Papadokonstantakis Stavros, Lygeros Argyrios, Jacobsson Sven P
School of Chemical Engineering, National Technical University of Athens, Athens GR-15780, Greece.
Neural Netw. 2006 May;19(4):500-13. doi: 10.1016/j.neunet.2005.09.002. Epub 2005 Dec 13.
Neural networks (NNs) belong to 'black box' models and therefore 'suffer' from interpretation difficulties. Four recent methods inferring variable influence in NNs are compared in this paper. The methods assist the interpretation task during different phases of the modeling procedure. They belong to information theory (ITSS), the Bayesian framework (ARD), the analysis of the network's weights (GIM), and the sequential omission of the variables (SZW). The comparison is based upon artificial and real data sets of differing size, complexity and noise level. The influence of the neural network's size has also been considered. The results provide useful information about the agreement between the methods under different conditions. Generally, SZW and GIM differ from ARD regarding the variable influence, although applied to NNs with similar modeling accuracy, even when larger data sets sizes are used. ITSS produces similar results to SZW and GIM, although suffering more from the 'curse of dimensionality'.
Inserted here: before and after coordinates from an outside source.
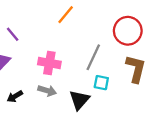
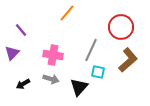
brown L-shape: (136, 69) -> (128, 60), turned 35

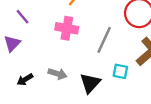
pink cross: (53, 55) -> (67, 28), moved
cyan square: (98, 72) -> (120, 71), moved

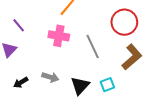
gray line: (104, 40) -> (93, 46), turned -50
cyan square: (120, 71) -> (107, 85), moved, turned -32

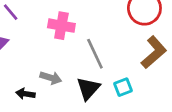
gray line: (93, 46) -> (95, 54), moved
black arrow: (21, 82) -> (25, 94), moved, turned 40

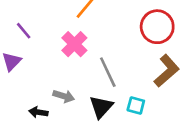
pink cross: (61, 26) -> (74, 44), turned 35
cyan square: (123, 87) -> (136, 106), turned 36

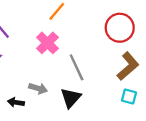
cyan square: (136, 106) -> (129, 97), moved

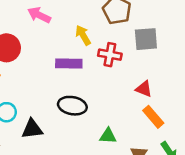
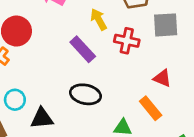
purple rectangle: (69, 63) -> (83, 49), turned 45
orange rectangle: (153, 117) -> (151, 108), moved

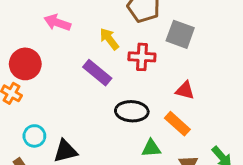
gray square: (166, 25) -> (180, 34), turned 32
black ellipse: (85, 94) -> (132, 111), moved

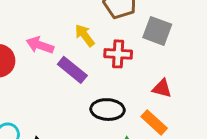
pink arrow: (57, 23) -> (40, 45), moved

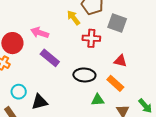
yellow arrow: (85, 35) -> (74, 18), moved
purple rectangle: (72, 70) -> (50, 58), moved

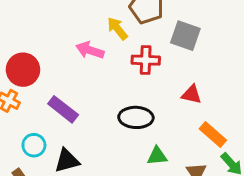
pink arrow: (40, 33) -> (90, 50), moved
purple rectangle: (50, 58) -> (63, 109), moved
orange rectangle: (115, 83) -> (213, 135), moved

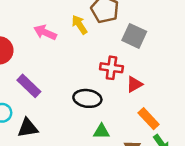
pink arrow: (90, 50) -> (45, 32), moved
red cross: (146, 60) -> (111, 68), moved
red triangle: (191, 94) -> (134, 84), turned -48

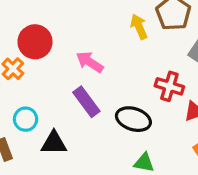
pink arrow: (45, 32) -> (90, 62), moved
purple rectangle: (29, 86) -> (86, 102), moved

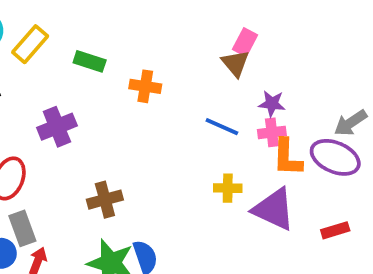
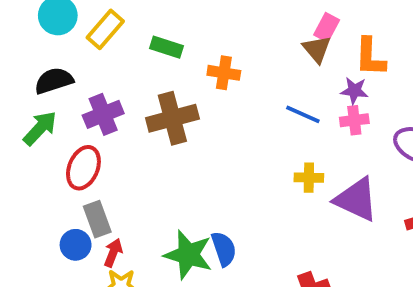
purple cross: (57, 127) -> (103, 114), moved
orange L-shape: (287, 157) -> (370, 57), moved
brown cross: (105, 200) -> (172, 118), moved, size x1.4

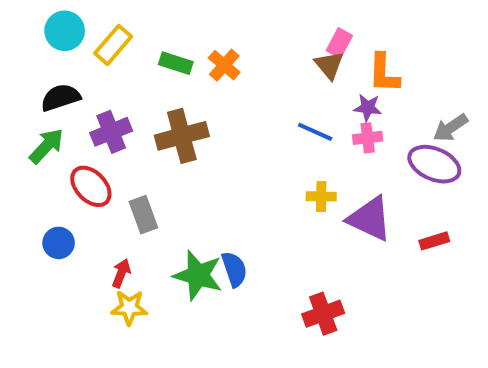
orange cross: (224, 73) -> (224, 65), moved, turned 32
red ellipse: (83, 168) -> (91, 186), turned -66
gray rectangle: (97, 219) -> (143, 215), moved
blue circle: (76, 245) -> (59, 243), moved

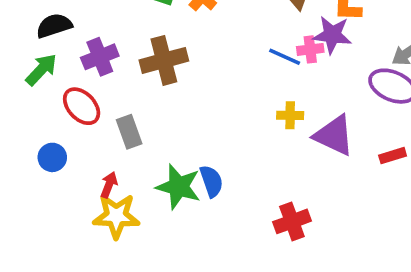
purple star: (368, 108) -> (332, 35), size x1.5
pink cross: (368, 138) -> (310, 49), moved
yellow star: (129, 308) -> (116, 216), size x1.4

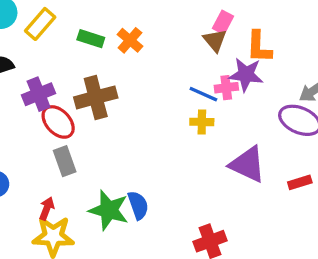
red ellipse: (82, 106) -> (58, 122), moved
yellow cross: (290, 115) -> (202, 122), moved

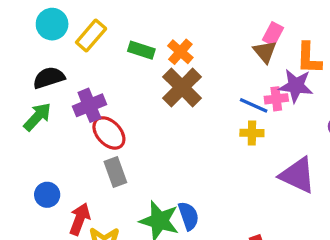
brown cross: (96, 97) -> (182, 87), moved, turned -30
red arrow: (47, 209) -> (80, 219), moved, size x1.4

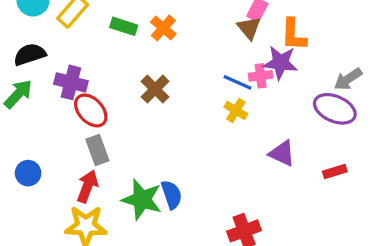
brown cross: (182, 87) -> (155, 89), moved, size x0.7
purple cross: (89, 105) -> (71, 82), turned 36
yellow cross: (252, 133) -> (236, 110), turned 30
purple triangle: (297, 175) -> (282, 153), size x0.7
red arrow: (80, 219) -> (87, 186), moved

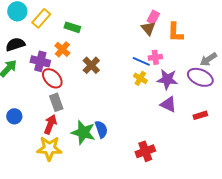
orange cross: (163, 28) -> (62, 49), moved
purple star: (280, 63) -> (167, 79), moved

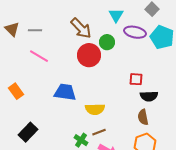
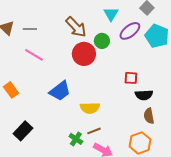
purple ellipse: (135, 32) -> (130, 31), turned -50
blue trapezoid: (65, 92) -> (60, 91), turned 135
brown semicircle: (143, 117) -> (149, 116), moved

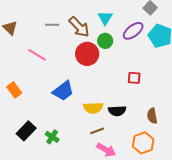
cyan triangle: (111, 14) -> (105, 18), moved
gray line: (30, 29) -> (52, 25), moved
black semicircle: (144, 95) -> (117, 111), moved
green cross: (76, 139) -> (52, 137), moved

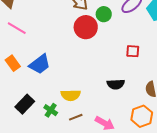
pink line: (37, 55) -> (17, 28), moved
blue trapezoid: (63, 91) -> (40, 64), moved
yellow semicircle: (93, 108) -> (71, 95), moved
brown line: (97, 131) -> (76, 117), moved

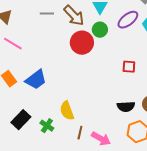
black semicircle: (116, 84) -> (126, 107), moved
yellow semicircle: (71, 95) -> (67, 111), turned 72
brown line: (76, 117) -> (80, 133), moved, turned -56

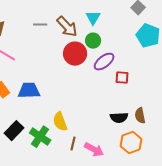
purple ellipse: (128, 20) -> (104, 62), moved
blue trapezoid: (36, 80) -> (29, 91), turned -145
green cross: (47, 126) -> (40, 137), size x1.5

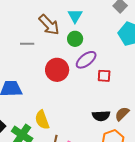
gray line: (40, 25) -> (27, 44), moved
red circle: (75, 54) -> (57, 70), moved
brown semicircle: (140, 116) -> (122, 114), turned 56

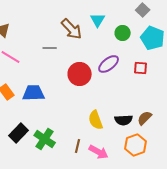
green circle: (75, 39) -> (123, 33), moved
red square: (104, 76) -> (141, 68), moved
yellow semicircle: (42, 120) -> (96, 120), moved

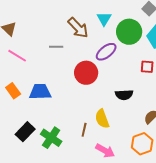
green circle: (123, 33) -> (129, 32), size x1.6
purple ellipse: (109, 64) -> (106, 52), moved
black semicircle: (124, 120) -> (124, 95), moved
brown line: (78, 146) -> (84, 130), moved

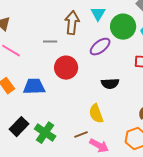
brown arrow: (78, 28) -> (72, 23), turned -130
red circle: (86, 73) -> (66, 68), moved
black semicircle: (124, 95) -> (110, 84), moved
brown line: (84, 130) -> (81, 135), moved, turned 56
神经网络(NNs)属于“黑箱”模型,因此存在解释困难。本文比较了最近四种推断神经网络中变量影响的方法。这些方法在建模过程的不同阶段辅助解释任务。它们分别属于信息论(ITSS)、贝叶斯框架(ARD)、网络权重分析(GIM)和变量顺序剔除(SZW)。比较基于不同大小、复杂度和噪声水平的人工数据集和真实数据集。还考虑了神经网络规模的影响。结果提供了关于不同条件下各方法之间一致性的有用信息。一般来说,尽管应用于具有相似建模精度的神经网络,即使使用更大的数据集规模,SZW和GIM在变量影响方面与ARD不同。ITSS产生的结果与SZW和GIM相似,尽管受“维数灾难”的影响更大。